Abb.: In ihrer Versuchsanlage zur Abscheidung von Kohlendioxid haben Wissenschaftler der TU Darmstadt das Carbonate-Looping-Verfahren erfolgreich erforscht. Bild: Thomas Ott
Bei der Verbrennung fossiler Energieträger wie Kohle und Erdgas entstehen große Mengen des Klimagases Kohlendioxid. Eine Schlüsseltechnologie für emissionsärmere Kraftwerke ist daher die Abscheidung und Weiterverwendung des Kohlendioxids aus Kraftwerksabgasen (Carbon Capture and Utilisation, CCU). Dies könnte die Emissionen aus dem Einsatz fossiler Brennstoffe in der Stromerzeugung und der Industrie reduzieren und so dazu beitragen, den Ausstoß von Treibhausgasen zu verringern. Die bisherigen Ansätze zur CO2-Abscheidung erfordern allerdings einen hohen Energie- und Kostenaufwand, was die Wirtschaftlichkeit und Akzeptanz dieser Verfahren in Frage stellt.
Das Carbonate-Looping-Verfahren nutzt natürlich vorkommenden Kalkstein, um das CO2 zunächst in einem ersten Reaktor aus dem Abgasstrom des Kraftwerks zu binden. In einem zweiten Reaktor wird das reine Kohlendioxid wieder freigesetzt und kann anschließend weiterverarbeitet oder gespeichert werden. Grafik: EST / TU Darmstadt
In einer Versuchsanlage erforscht das Institut für Energiesysteme und Energietechnik der TU Darmstadt verschiedene neuartige Verfahren zur CO2-Abscheidung. Sie sollen bei äußerst geringem Energieaufwand und geringen Kosten CO2-Emissionen fast vollständig vermeiden.

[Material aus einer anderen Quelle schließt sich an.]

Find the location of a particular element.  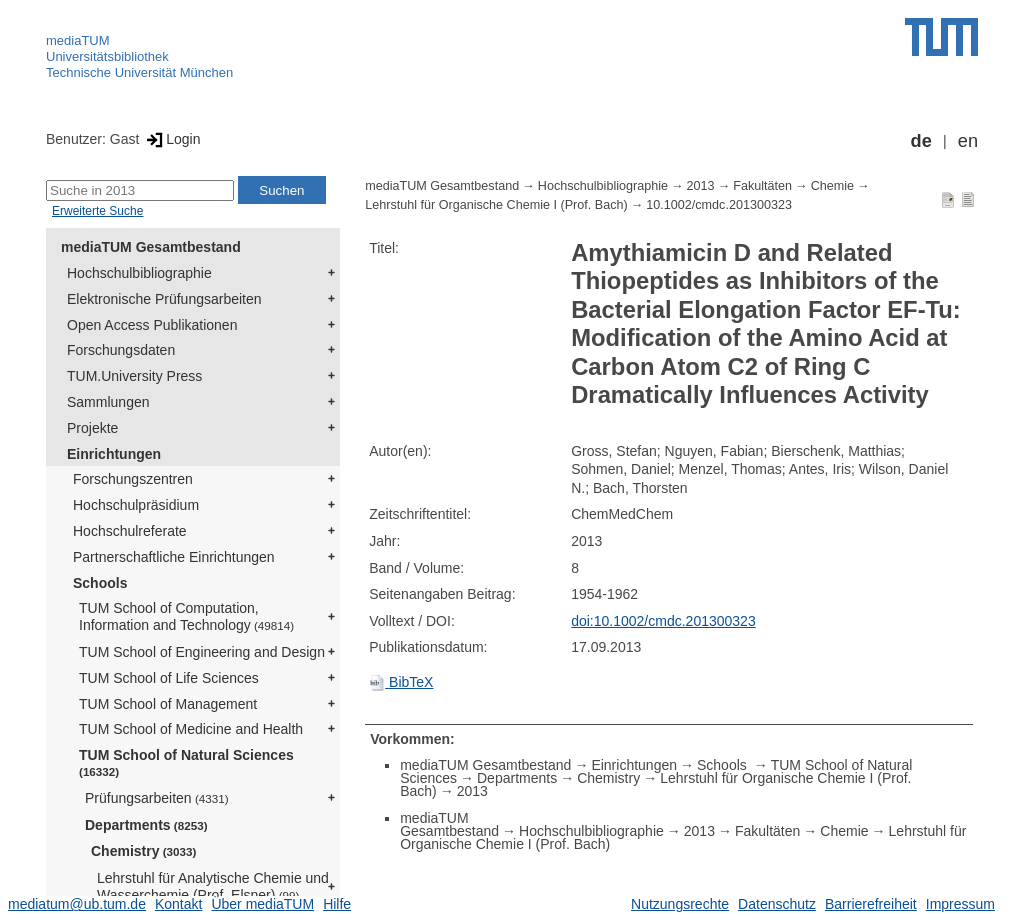

Hochschulpräsidium is located at coordinates (136, 505).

Bei den Versuchen stellt insbesondere das sogenannte Carbonate-Looping-Verfahren einen vielversprechenden Ansatz dar, das von den Darmstädter Forschern in mittlerweile über 1.000 Betriebsstunden untersucht wurde: Beim Carbonate-Looping-Verfahren wird natürlich vorkommender Kalkstein genutzt, um das CO2 zunächst in einem ersten Reaktor aus dem Abgasstrom des Kraftwerks zu binden.
In einem zweiten Reaktor wird das reine Kohlendioxid wieder freigesetzt und kann anschließend weiterverarbeitet oder gespeichert werden. In der Versuchsanlage der TU Darmstadt konnte das Carbonate-Looping-Verfahren über 90 Prozent des Kohlendioxids abscheiden. Gleichzeitig wurden die bisher zur CO2-Abscheidung nötige Energie sowie die Kosten auf weniger als die Hälfte reduziert.
Ein weiterer Vorteil des Carbonate-Looping-Verfahrens ist, dass auch bestehende Kraftwerke mit dem Verfahren nachgerüstet werden können. „Dieses Verfahren stellt einen Meilenstein auf dem Weg zum CO2-freien Kraftwerk dar. Dadurch könnten Kohle-, Erdgas-, Biomasse- und Müllverbrennungskraftwerke zuverlässig und kostengünstig Strom und Wärme erzeugen, ohne die Umwelt zu belasten“, sagt Institutsleiter Prof. Dr.-Ing. Bernd Epple, der das Verfahren mit seinen über 30 Mitarbeitern erforscht.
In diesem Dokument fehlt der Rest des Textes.